** Supplied entries **
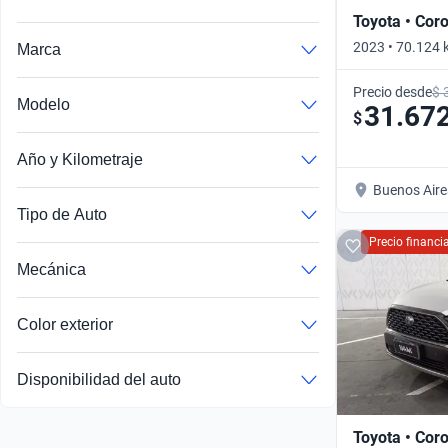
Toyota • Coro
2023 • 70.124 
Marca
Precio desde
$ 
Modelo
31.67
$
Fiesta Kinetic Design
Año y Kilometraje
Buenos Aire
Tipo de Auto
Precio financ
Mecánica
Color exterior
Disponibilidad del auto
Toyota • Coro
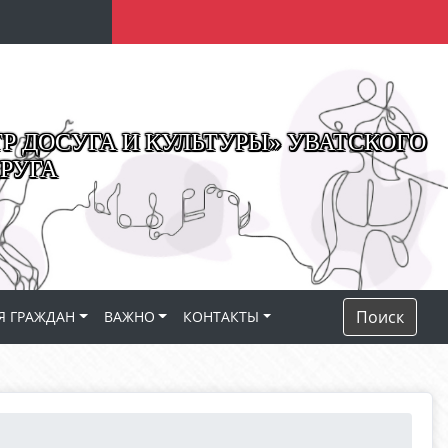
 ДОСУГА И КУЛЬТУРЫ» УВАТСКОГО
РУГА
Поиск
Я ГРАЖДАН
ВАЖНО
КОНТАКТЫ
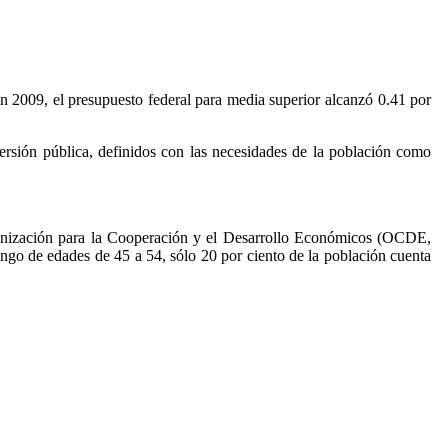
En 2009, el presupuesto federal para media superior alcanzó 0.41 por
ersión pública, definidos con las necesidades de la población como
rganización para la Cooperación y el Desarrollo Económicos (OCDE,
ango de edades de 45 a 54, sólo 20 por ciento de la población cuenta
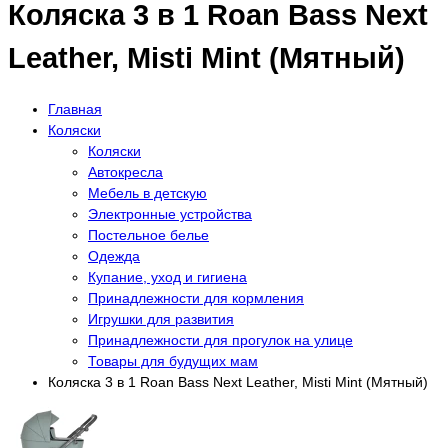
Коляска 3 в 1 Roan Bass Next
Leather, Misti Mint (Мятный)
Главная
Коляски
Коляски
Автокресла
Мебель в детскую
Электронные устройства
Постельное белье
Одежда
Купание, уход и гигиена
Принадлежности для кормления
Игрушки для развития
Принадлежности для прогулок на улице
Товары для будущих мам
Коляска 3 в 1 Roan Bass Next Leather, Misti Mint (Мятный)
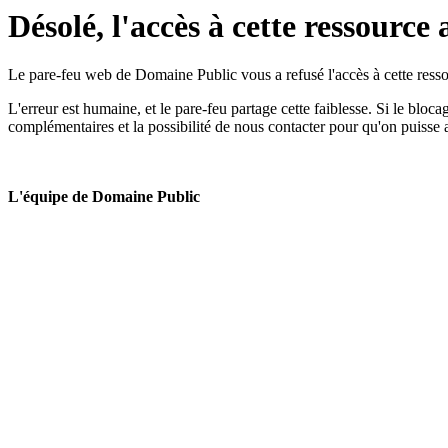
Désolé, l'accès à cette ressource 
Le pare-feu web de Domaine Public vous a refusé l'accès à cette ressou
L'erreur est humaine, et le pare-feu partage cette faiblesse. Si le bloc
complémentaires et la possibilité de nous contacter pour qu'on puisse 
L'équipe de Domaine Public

...

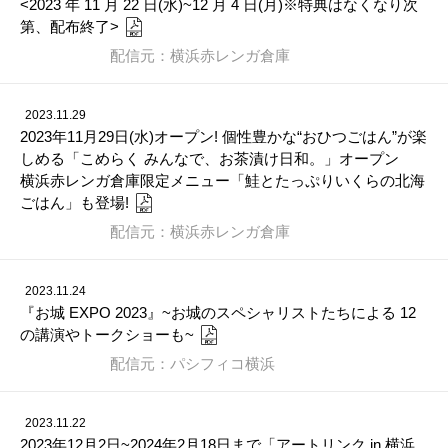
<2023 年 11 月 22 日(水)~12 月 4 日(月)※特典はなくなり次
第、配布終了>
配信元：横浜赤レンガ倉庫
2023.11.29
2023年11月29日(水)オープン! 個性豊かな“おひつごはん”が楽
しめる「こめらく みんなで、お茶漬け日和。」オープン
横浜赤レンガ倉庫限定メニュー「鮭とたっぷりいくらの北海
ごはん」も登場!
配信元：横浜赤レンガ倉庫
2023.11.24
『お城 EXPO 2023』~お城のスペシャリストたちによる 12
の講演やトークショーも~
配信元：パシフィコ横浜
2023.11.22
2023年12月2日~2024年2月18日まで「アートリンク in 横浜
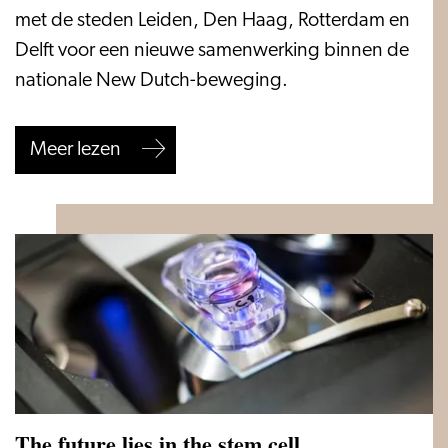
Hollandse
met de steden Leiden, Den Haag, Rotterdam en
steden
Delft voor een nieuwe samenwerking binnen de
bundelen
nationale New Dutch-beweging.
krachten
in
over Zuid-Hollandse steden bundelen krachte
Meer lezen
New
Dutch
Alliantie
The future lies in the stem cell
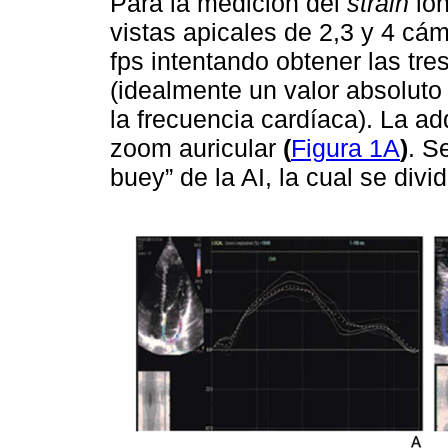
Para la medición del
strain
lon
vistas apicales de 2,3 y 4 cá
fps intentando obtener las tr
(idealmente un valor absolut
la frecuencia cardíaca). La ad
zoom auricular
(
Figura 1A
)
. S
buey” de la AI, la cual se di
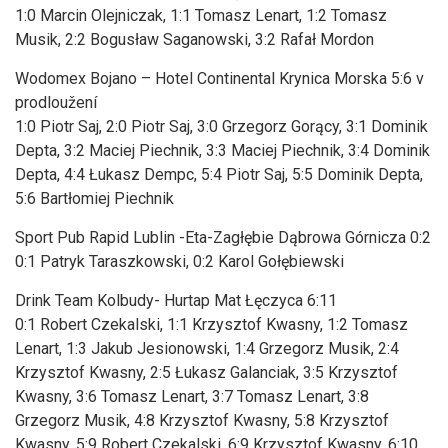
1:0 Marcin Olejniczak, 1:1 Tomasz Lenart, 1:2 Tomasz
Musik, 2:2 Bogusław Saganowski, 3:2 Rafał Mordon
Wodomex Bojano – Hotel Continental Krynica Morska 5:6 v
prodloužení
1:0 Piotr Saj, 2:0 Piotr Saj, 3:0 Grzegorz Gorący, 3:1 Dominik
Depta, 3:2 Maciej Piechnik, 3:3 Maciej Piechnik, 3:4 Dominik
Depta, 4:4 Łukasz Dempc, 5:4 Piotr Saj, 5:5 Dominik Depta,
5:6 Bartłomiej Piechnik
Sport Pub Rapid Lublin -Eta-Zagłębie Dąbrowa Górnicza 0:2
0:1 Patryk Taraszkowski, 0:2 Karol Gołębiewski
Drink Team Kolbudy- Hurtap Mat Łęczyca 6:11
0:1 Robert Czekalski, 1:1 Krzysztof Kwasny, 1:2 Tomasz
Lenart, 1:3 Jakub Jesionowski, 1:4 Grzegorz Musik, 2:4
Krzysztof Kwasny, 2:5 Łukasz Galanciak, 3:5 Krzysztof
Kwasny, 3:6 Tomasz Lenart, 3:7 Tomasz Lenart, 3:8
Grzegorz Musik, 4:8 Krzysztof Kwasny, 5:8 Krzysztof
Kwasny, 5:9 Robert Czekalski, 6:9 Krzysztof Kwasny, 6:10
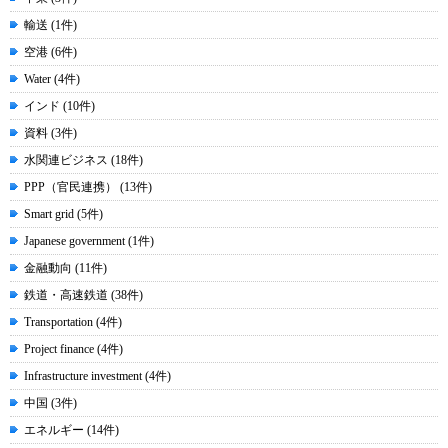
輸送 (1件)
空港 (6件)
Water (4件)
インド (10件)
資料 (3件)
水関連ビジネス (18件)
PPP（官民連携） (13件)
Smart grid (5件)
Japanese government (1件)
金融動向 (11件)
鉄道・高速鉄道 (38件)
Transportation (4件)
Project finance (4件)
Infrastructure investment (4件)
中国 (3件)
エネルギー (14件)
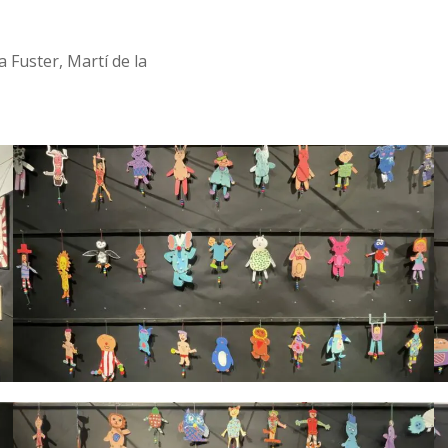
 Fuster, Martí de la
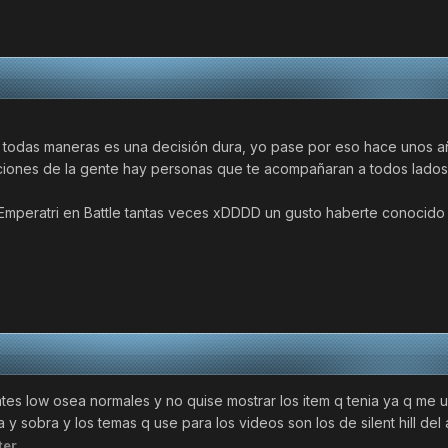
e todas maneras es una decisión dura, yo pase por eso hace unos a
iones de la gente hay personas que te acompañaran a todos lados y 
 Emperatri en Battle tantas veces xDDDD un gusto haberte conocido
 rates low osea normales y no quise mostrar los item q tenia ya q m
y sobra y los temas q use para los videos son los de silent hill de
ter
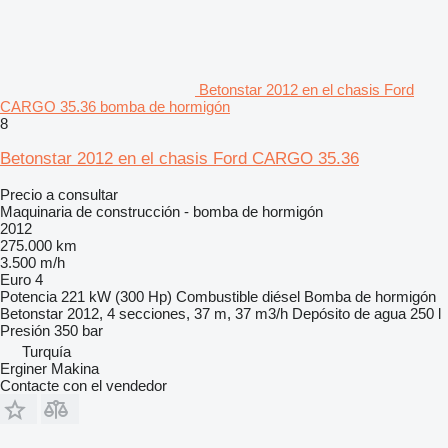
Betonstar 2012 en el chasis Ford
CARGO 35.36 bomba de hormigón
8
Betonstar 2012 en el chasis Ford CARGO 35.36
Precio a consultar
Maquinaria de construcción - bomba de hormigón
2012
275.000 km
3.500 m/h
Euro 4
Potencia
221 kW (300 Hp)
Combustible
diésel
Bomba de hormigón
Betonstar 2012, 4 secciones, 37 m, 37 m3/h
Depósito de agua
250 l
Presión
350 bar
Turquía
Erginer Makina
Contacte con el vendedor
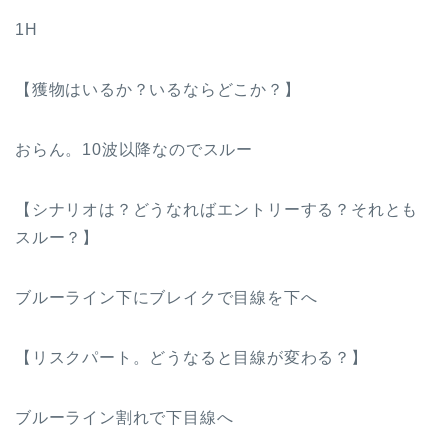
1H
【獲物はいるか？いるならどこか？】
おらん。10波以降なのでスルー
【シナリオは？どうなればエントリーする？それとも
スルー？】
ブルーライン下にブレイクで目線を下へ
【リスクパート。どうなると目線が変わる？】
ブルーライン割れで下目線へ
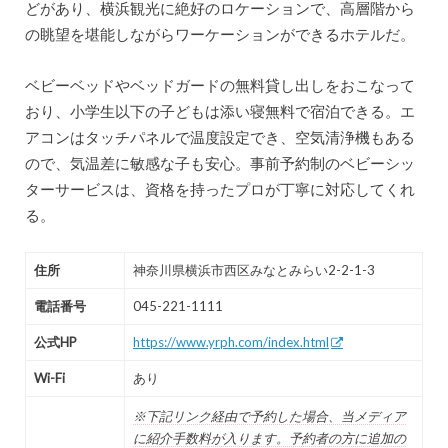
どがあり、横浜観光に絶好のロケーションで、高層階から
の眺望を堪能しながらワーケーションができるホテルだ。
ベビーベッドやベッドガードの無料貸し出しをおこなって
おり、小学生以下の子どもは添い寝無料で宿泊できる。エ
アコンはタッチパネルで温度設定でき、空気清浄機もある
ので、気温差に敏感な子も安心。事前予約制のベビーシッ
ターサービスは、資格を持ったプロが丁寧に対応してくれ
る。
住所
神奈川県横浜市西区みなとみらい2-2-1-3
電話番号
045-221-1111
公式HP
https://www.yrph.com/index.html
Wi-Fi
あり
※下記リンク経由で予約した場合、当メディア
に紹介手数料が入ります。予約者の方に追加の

** What you need to do **
Among the entries above, find the line with "(idealmente un valor absolut" and repeat exactly from there through the line with "Lenart, 1:3 Jakub", leaving out the pictures.

** Task result **
(idealmente un valor absolut
la frecuencia cardíaca). La ad
zoom auricular
(
Figura 1A
)
. S
buey” de la AI, la cual se di
1:0 Marcin Olejniczak, 1:1 Tomasz Lenart, 1:2 Tomasz
Musik, 2:2 Bogusław Saganowski, 3:2 Rafał Mordon
Wodomex Bojano – Hotel Continental Krynica Morska 5:6 v
prodloužení
1:0 Piotr Saj, 2:0 Piotr Saj, 3:0 Grzegorz Gorący, 3:1 Dominik
Depta, 3:2 Maciej Piechnik, 3:3 Maciej Piechnik, 3:4 Dominik
Depta, 4:4 Łukasz Dempc, 5:4 Piotr Saj, 5:5 Dominik Depta,
5:6 Bartłomiej Piechnik
Sport Pub Rapid Lublin -Eta-Zagłębie Dąbrowa Górnicza 0:2
0:1 Patryk Taraszkowski, 0:2 Karol Gołębiewski
Drink Team Kolbudy- Hurtap Mat Łęczyca 6:11
0:1 Robert Czekalski, 1:1 Krzysztof Kwasny, 1:2 Tomasz
Lenart, 1:3 Jakub Jesionowski, 1:4 Grzegorz Musik, 2:4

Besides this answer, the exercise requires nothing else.